Mam dwa kompy i na jednym net dobrze chodzi, a na drugim do du**

----------

## cin0l

 *Quote:*   

> Mam dwa kompy i na jednym net dobrze chodzi, a na drugim do du**

 

jeśli w tej samej sieci to pusc pinga do bramki (i do wp.pl, porównaj) i zobacz czy nie tracisz pakietow, byc moze cos z kablem nie tak..

----------

## univac^

Tak czy siak to nie ma nic wspolnego z Gentoo :/

----------

## Belliash

Cos w tym jest.

Gram w AA jest OK, po 2h grania, zaczyna lagowac.
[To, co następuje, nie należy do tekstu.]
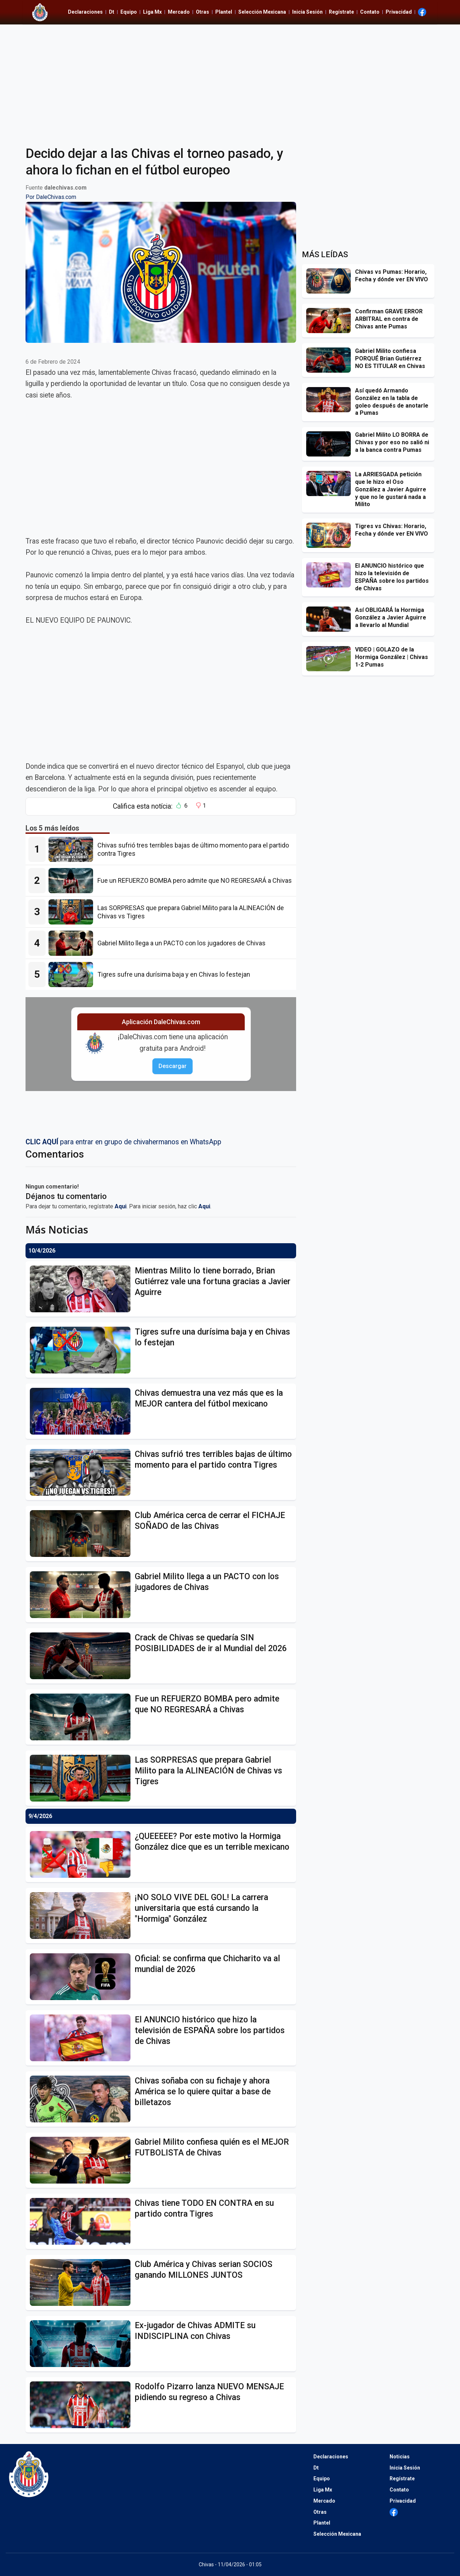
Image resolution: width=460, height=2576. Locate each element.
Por (51, 197)
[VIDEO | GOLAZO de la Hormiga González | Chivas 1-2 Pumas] (330, 658)
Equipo (128, 12)
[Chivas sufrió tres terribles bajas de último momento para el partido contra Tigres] (73, 849)
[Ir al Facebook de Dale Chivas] (422, 12)
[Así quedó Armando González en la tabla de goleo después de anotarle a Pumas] (330, 399)
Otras (202, 12)
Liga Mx (152, 12)
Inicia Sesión (307, 12)
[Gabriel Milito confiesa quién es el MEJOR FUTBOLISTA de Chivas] (82, 2160)
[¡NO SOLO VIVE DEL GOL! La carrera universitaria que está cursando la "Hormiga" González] (82, 1915)
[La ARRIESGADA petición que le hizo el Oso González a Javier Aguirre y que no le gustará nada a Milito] (330, 483)
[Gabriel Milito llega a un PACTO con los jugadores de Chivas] (73, 943)
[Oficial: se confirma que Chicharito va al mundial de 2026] (82, 1976)
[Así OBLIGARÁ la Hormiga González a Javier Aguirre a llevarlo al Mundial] (330, 619)
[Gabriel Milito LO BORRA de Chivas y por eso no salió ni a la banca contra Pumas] (330, 443)
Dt (111, 12)
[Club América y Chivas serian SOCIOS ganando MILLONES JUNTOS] (82, 2282)
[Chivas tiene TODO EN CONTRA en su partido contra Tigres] (82, 2221)
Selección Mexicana (262, 12)
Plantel (223, 12)
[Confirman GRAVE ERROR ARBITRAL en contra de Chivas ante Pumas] (330, 320)
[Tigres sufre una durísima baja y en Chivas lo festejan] (73, 974)
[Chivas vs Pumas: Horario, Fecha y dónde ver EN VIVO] (330, 281)
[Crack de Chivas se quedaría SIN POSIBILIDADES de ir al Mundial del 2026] (82, 1655)
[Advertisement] (230, 80)
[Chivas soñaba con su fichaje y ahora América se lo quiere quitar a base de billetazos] (82, 2099)
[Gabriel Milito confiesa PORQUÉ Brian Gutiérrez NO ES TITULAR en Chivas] (330, 360)
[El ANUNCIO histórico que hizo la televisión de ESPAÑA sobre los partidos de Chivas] (82, 2037)
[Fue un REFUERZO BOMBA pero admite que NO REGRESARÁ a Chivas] (73, 880)
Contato (370, 12)
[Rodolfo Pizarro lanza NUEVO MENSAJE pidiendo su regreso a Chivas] (82, 2404)
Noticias (400, 2456)
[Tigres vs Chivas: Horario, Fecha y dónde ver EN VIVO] (330, 535)
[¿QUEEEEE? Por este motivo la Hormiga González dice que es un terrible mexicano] (82, 1854)
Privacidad (399, 12)
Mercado (179, 12)
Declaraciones (85, 12)
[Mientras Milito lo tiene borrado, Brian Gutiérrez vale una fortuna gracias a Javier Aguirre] (82, 1289)
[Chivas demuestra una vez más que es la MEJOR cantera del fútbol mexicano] (82, 1411)
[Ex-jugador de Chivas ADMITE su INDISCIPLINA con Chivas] (82, 2343)
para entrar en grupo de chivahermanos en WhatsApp (123, 1142)
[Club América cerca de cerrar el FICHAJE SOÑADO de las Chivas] (82, 1533)
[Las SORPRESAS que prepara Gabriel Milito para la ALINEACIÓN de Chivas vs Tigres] (73, 911)
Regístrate (341, 12)
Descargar (172, 1066)
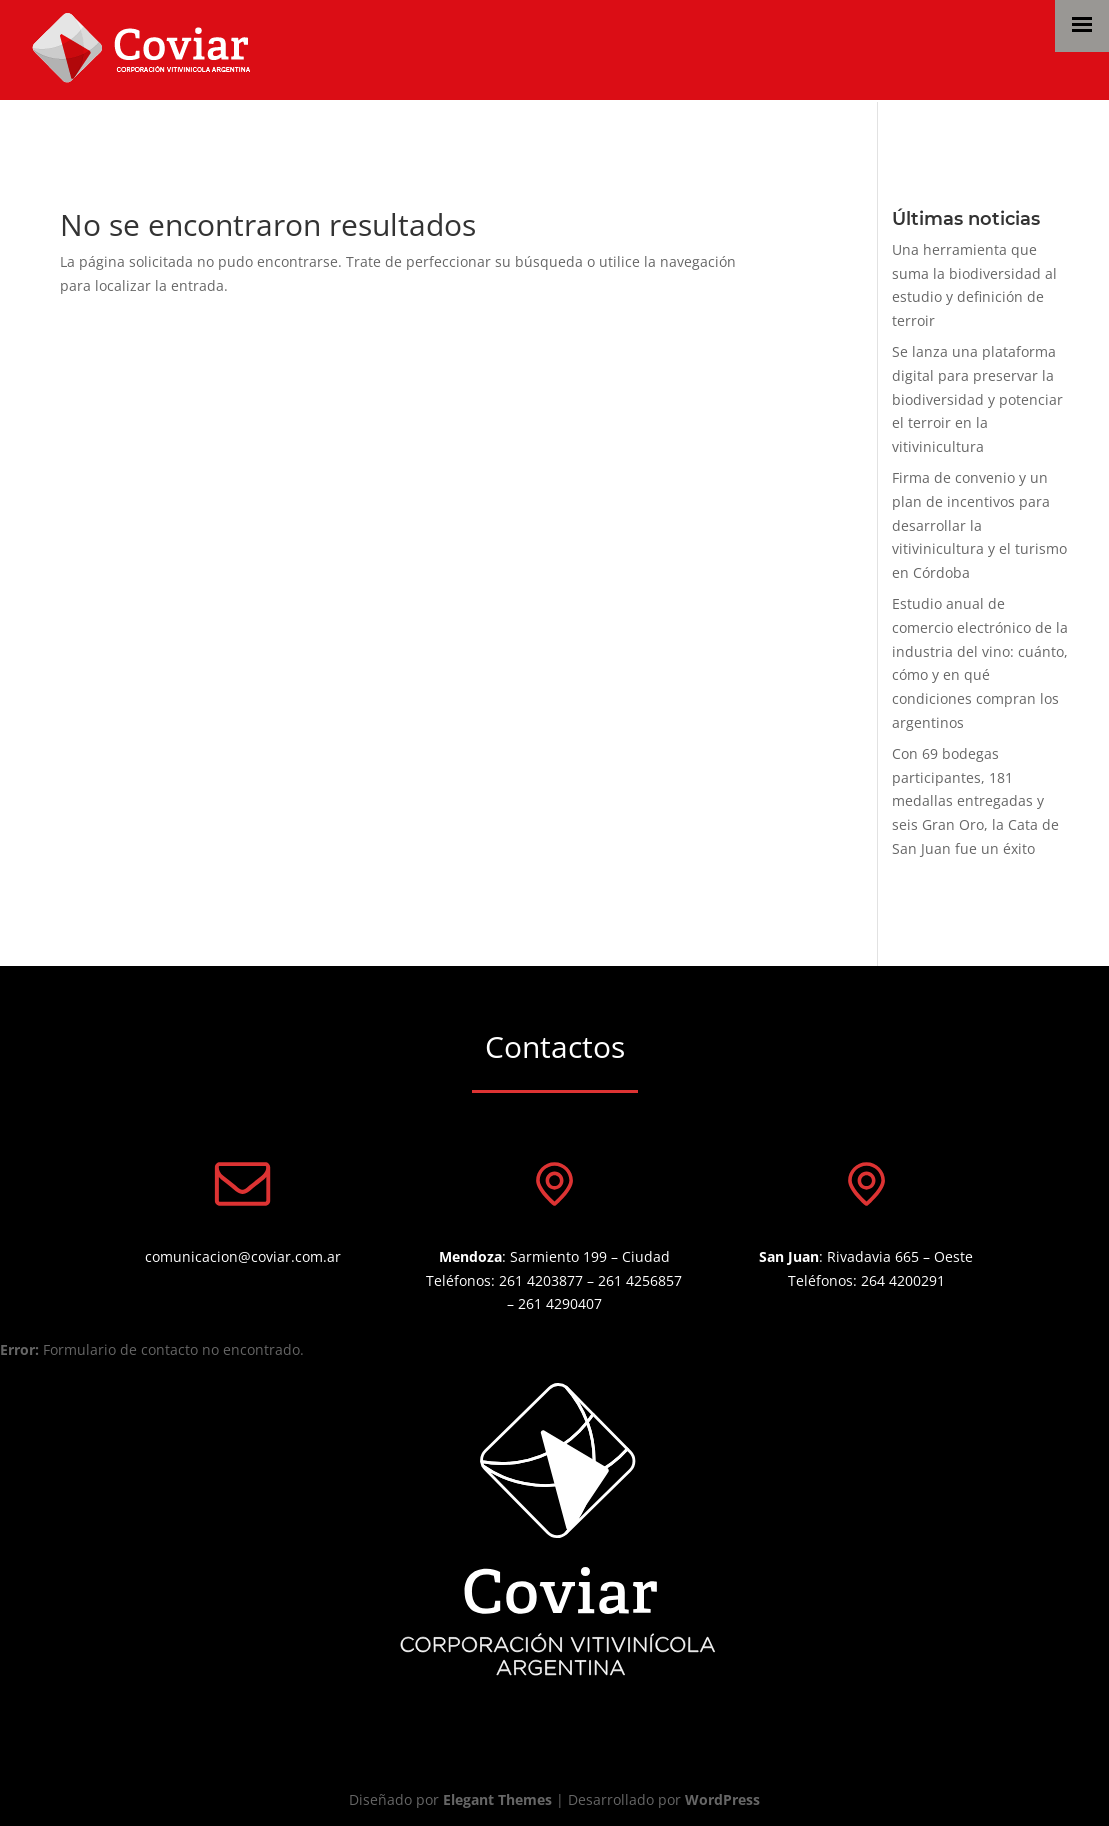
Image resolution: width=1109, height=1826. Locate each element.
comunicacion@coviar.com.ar (243, 1256)
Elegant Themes (497, 1799)
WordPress (722, 1799)
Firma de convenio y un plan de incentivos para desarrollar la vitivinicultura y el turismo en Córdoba (979, 525)
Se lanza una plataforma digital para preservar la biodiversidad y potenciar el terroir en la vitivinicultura (977, 399)
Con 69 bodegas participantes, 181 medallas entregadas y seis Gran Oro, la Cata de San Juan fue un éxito (975, 801)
Reset kompa i znowu nie laguje. Jakby sie cos zapychalo.

Tak jest u mnie.

Ale jak wlacze wgeta to twardo ciagnie 130KB/s, a niekiedy nawet 500KB/s mimo, ze mam 1024 1:2  :Razz: 

----------

## Piecia

@rafkup masz rację coś w tym jest, u mnie w siecie osiedlowej jestem nielicznym który ma gentoo. I co jakiś czas przestaje mi działać net, dhcp klient nie pobiera adresów. Tyle że u mnie problem może leżeć nie tylko w systemie ale także w modemie kablowym Motorolli. Ostatnio dość często musiałem ponownie uruchamiać komputer. Zawsze pozostaje jeszcze admin który nie chce mówić co on tam takiego robi  :Smile:  Ale z tego co wiem to raczej tylko ja mam takie dziwne X-przypadki.

----------

## Belliash

Noo ja mam neta radiowego przez sieciowke a za oknem antena, na ogol pingi na wp mam w granicach 50-80, 0% pakietow zgubionych, wget ssa 130KB/s a w AA laguje. Dopiero po resecie wszystko OK.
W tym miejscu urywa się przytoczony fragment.